* What needs to be done *
Would you please transcribe exactly the lines from the one containing "二人の息子を英才教育中！長男は近本選手" through the end of the material below, and only those?

* Given information *
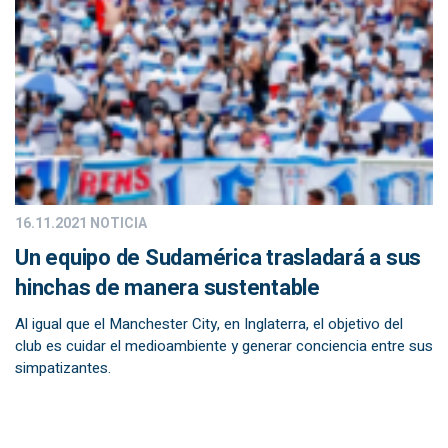
16.11.2021
NOTICIA
Un equipo de Sudamérica trasladará a sus
hinchas de manera sustentable
Al igual que el Manchester City, en Inglaterra, el objetivo del
club es cuidar el medioambiente y generar conciencia entre sus
simpatizantes.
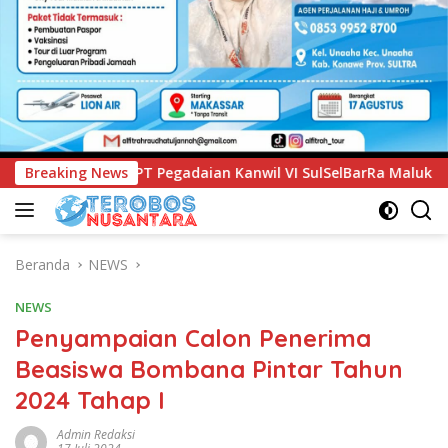
n Kanwil VI SulSelBarRa Maluku Luncurkan Program PANDE EMA
Breaking News
Beranda
NEWS
NEWS
Penyampaian Calon Penerima
Beasiswa Bombana Pintar Tahun
2024 Tahap I
Admin Redaksi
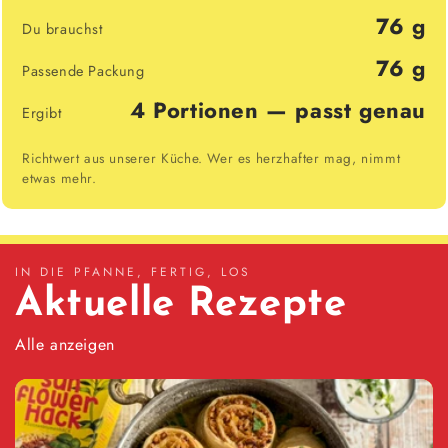
76 g
Du brauchst
76 g
Passende Packung
4 Portionen — passt genau
Ergibt
Richtwert aus unserer Küche. Wer es herzhafter mag, nimmt
etwas mehr.
IN DIE PFANNE, FERTIG, LOS
Aktuelle Rezepte
Alle anzeigen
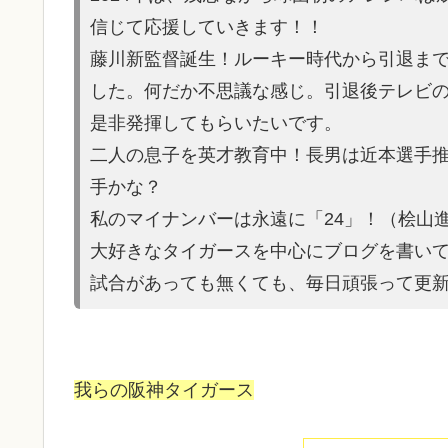
信じて応援していきます！！
藤川新監督誕生！ルーキー時代から引退ま
した。何だか不思議な感じ。引退後テレビ
是非発揮してもらいたいです。
二人の息子を英才教育中！長男は近本選手
手かな？
私のマイナンバーは永遠に「24」！（桧山
大好きなタイガースを中心にブログを書い
試合があって
も無くても、毎日頑張って更
我らの阪神タイガース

* Output *
二人の息子を英才教育中！長男は近本選手
手かな？
私のマイナンバーは永遠に「24」！（桧山
大好きなタイガースを中心にブログを書い
試合があって
も無くても、毎日頑張って更
我らの阪神タイガース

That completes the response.